Asia’s gasoline margins rose for a second consecutive session on Tuesday as supply is expected to tighten due to ongoing refinery maintenance in the region, traders said.
Refiners’ margin for the motor fuel could also be supported in the short run by refiners potentially trimming output due to weak overall margins, a trader said.
The gasoline crack rose to $4.45 per barrel above Brent crude from $4.14 on Monday.
Saudi Aramco was the main seller on the window, having sold 75% of the 200,000 barrels of 92-octane gasoline that traded. Unipec snapped up half of the traded volume.
In naphtha market, the crack dropped $4.83 to $107.63 per metric ton over Brent crude.
Supplies from the Middle East helped to counter the drop in Asian supplies with Saudi Arabiaand United Arab Emirates being the top two exporters to the region, stabilising the market, traders said.
NEWS
Oil prices were steady on Tuesday, after rising more than $1 in the previous session, as traders assessed concerns over U.S. production in the aftermath of Hurricane Francine and also the prospect of lower U.S. crude stockpiles. Brent crude futures LCOc1 for November held their ground at $72.77 a barrel. U.S. crude futures CLc1 for October inched 12 cents higher to $70.21 a barrel.

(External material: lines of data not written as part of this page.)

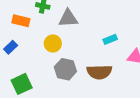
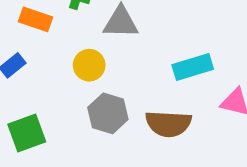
cyan rectangle: (110, 39) -> (193, 67), size x1.5

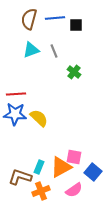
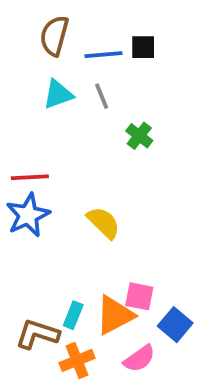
blue line: (55, 18) -> (103, 55), moved
blue star: (15, 114) -> (28, 215), turned -30
yellow semicircle: (39, 118) -> (103, 223), moved

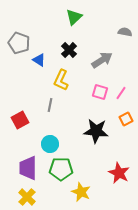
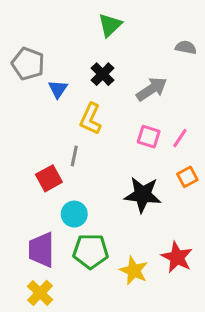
blue triangle: (39, 60) -> (58, 89), turned 32
red square: (20, 120) -> (49, 178), moved
yellow star: (81, 192) -> (134, 271), moved

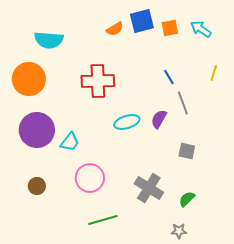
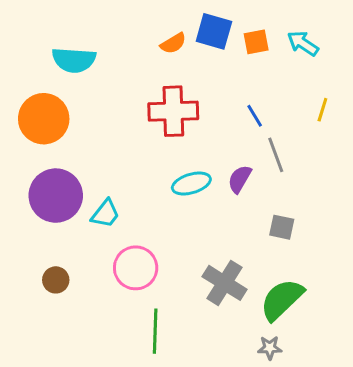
blue square: (142, 21) -> (214, 31), turned 30
red cross: (98, 81) -> (173, 111), moved
green semicircle: (187, 199) -> (282, 300), size x1.8
green line: (103, 220) -> (155, 331), turned -72

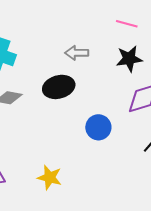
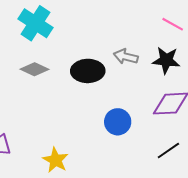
gray arrow: (77, 53) -> (126, 57), moved

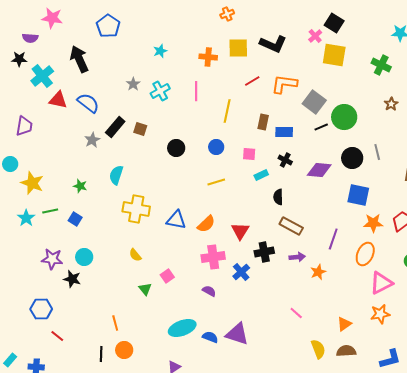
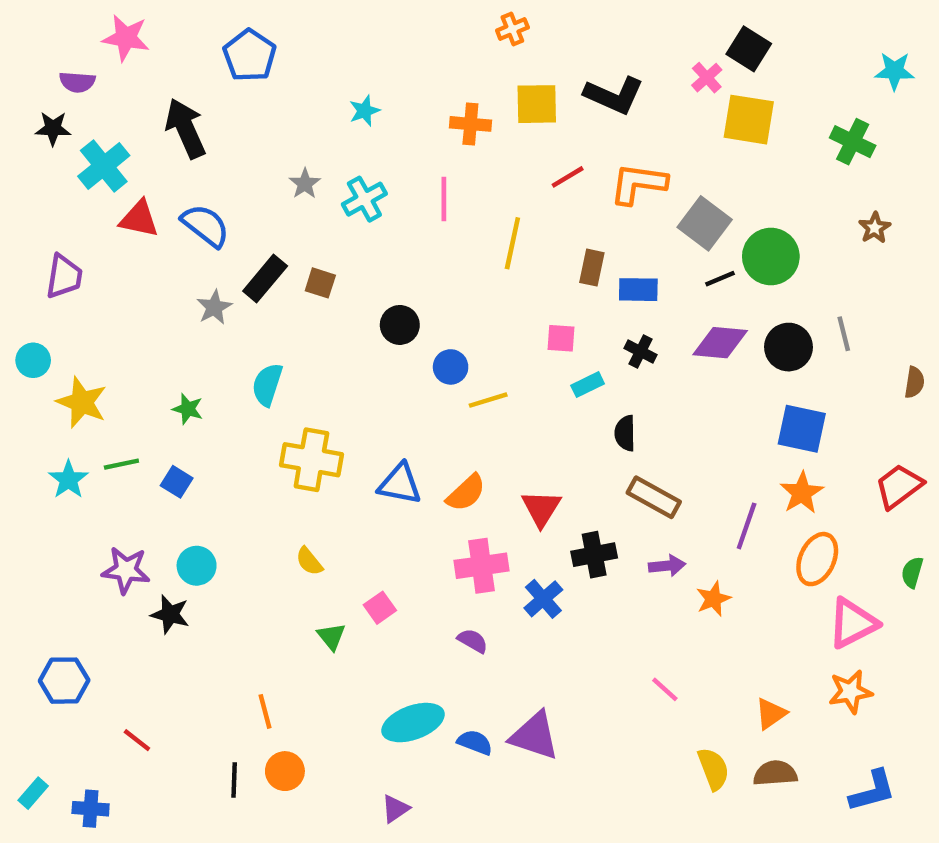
blue circle: (216, 147) -> (451, 367), moved
purple diamond: (319, 170) -> (720, 343), moved
orange star: (373, 223) -> (802, 493), moved, turned -30
blue hexagon: (41, 309) -> (64, 681), moved

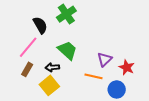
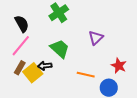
black semicircle: (40, 25) -> (22, 24), moved
purple triangle: (105, 59) -> (96, 38), moved
yellow square: (49, 85) -> (33, 73), moved

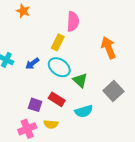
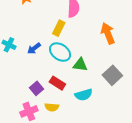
green triangle: (80, 80) -> (80, 65), turned -35
purple square: (35, 105) -> (37, 88), turned 32

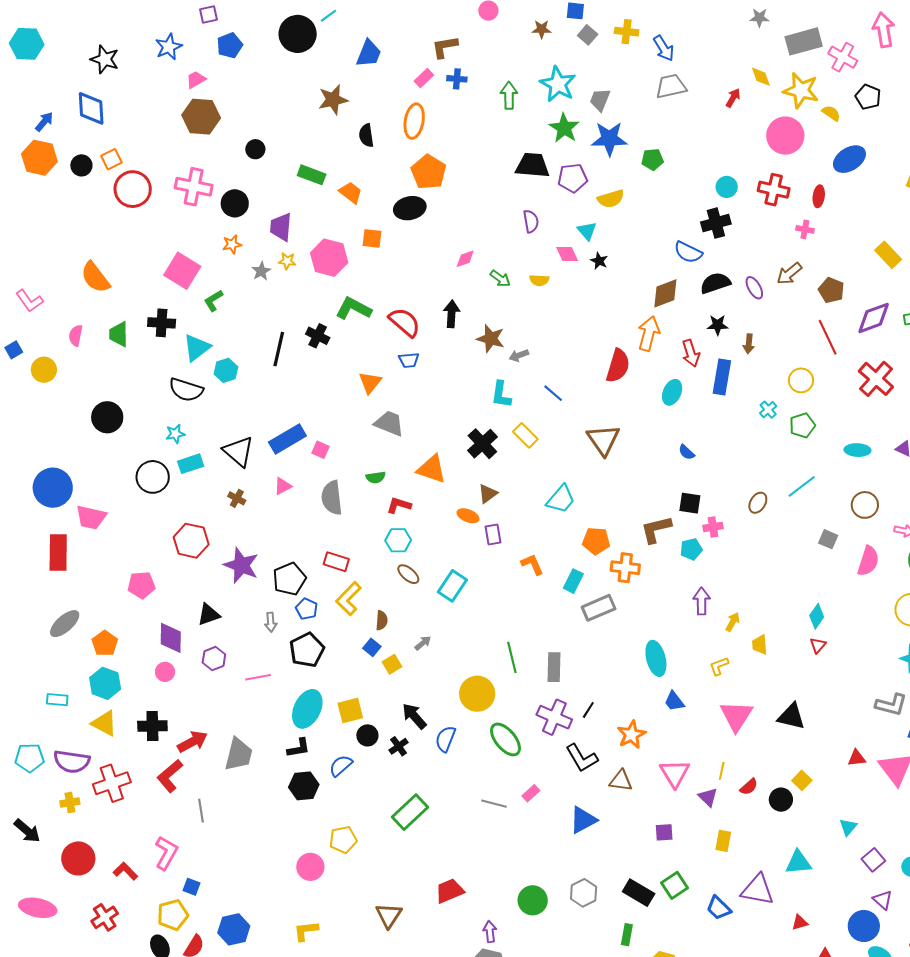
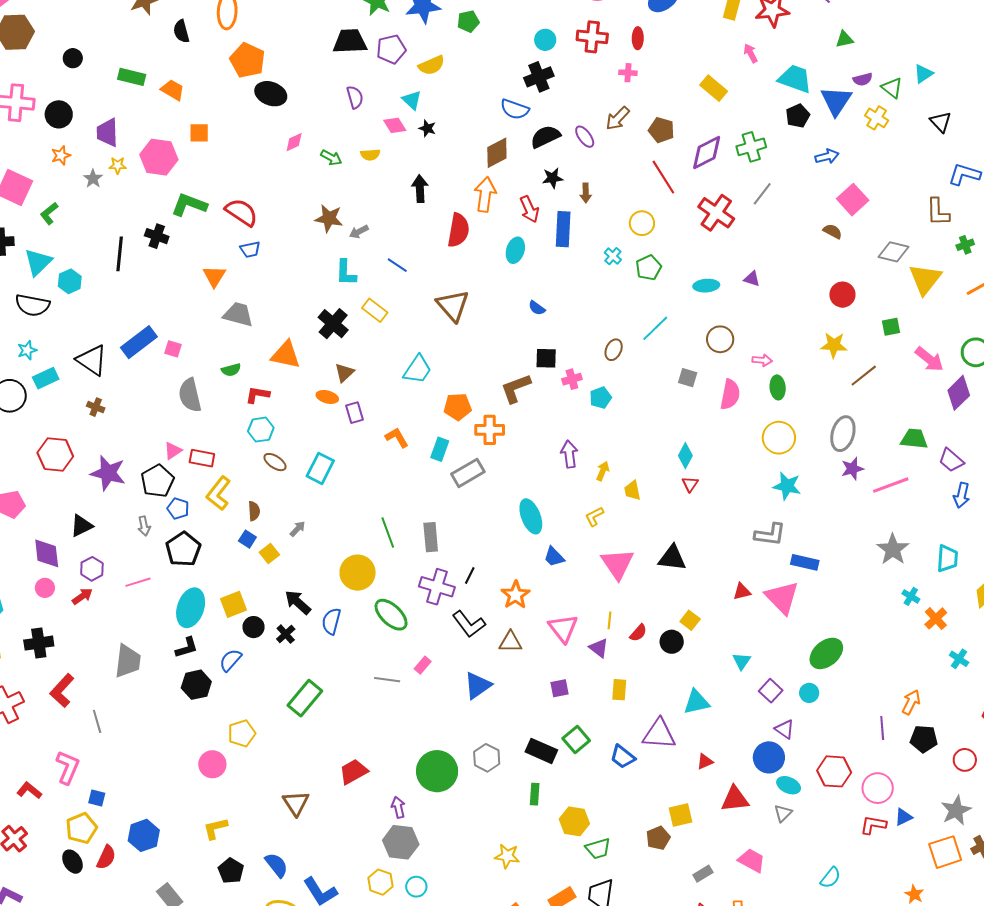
black ellipse: (410, 208) -> (271, 94), moved, turned 40
black arrow: (452, 314) -> (420, 189), moved
pink triangle: (283, 486) -> (173, 451), moved
cyan pentagon: (691, 549) -> (601, 398), moved
red arrow: (193, 742) -> (82, 596), moved, size x0.7
green circle: (533, 900) -> (437, 771), size x1.4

Several oil companies including Exxon Mobil XOM.N and Chevron CVX.N defeated an appeal on Monday by consumers who accused them of colluding with former U.S. President Donald Trump, Russia and Saudi Arabia to cut oil production, boosting prices at the pump.
Russia’s primary oil refining capacity is expected to rise in the second half of September as refineries are wrapping up their maintenance. Russia’s average offline oil refining capacity is expected at 119,600 metric tons per day between Sept. 16 and 30, down from 145,600 tons per day in the first half of the month.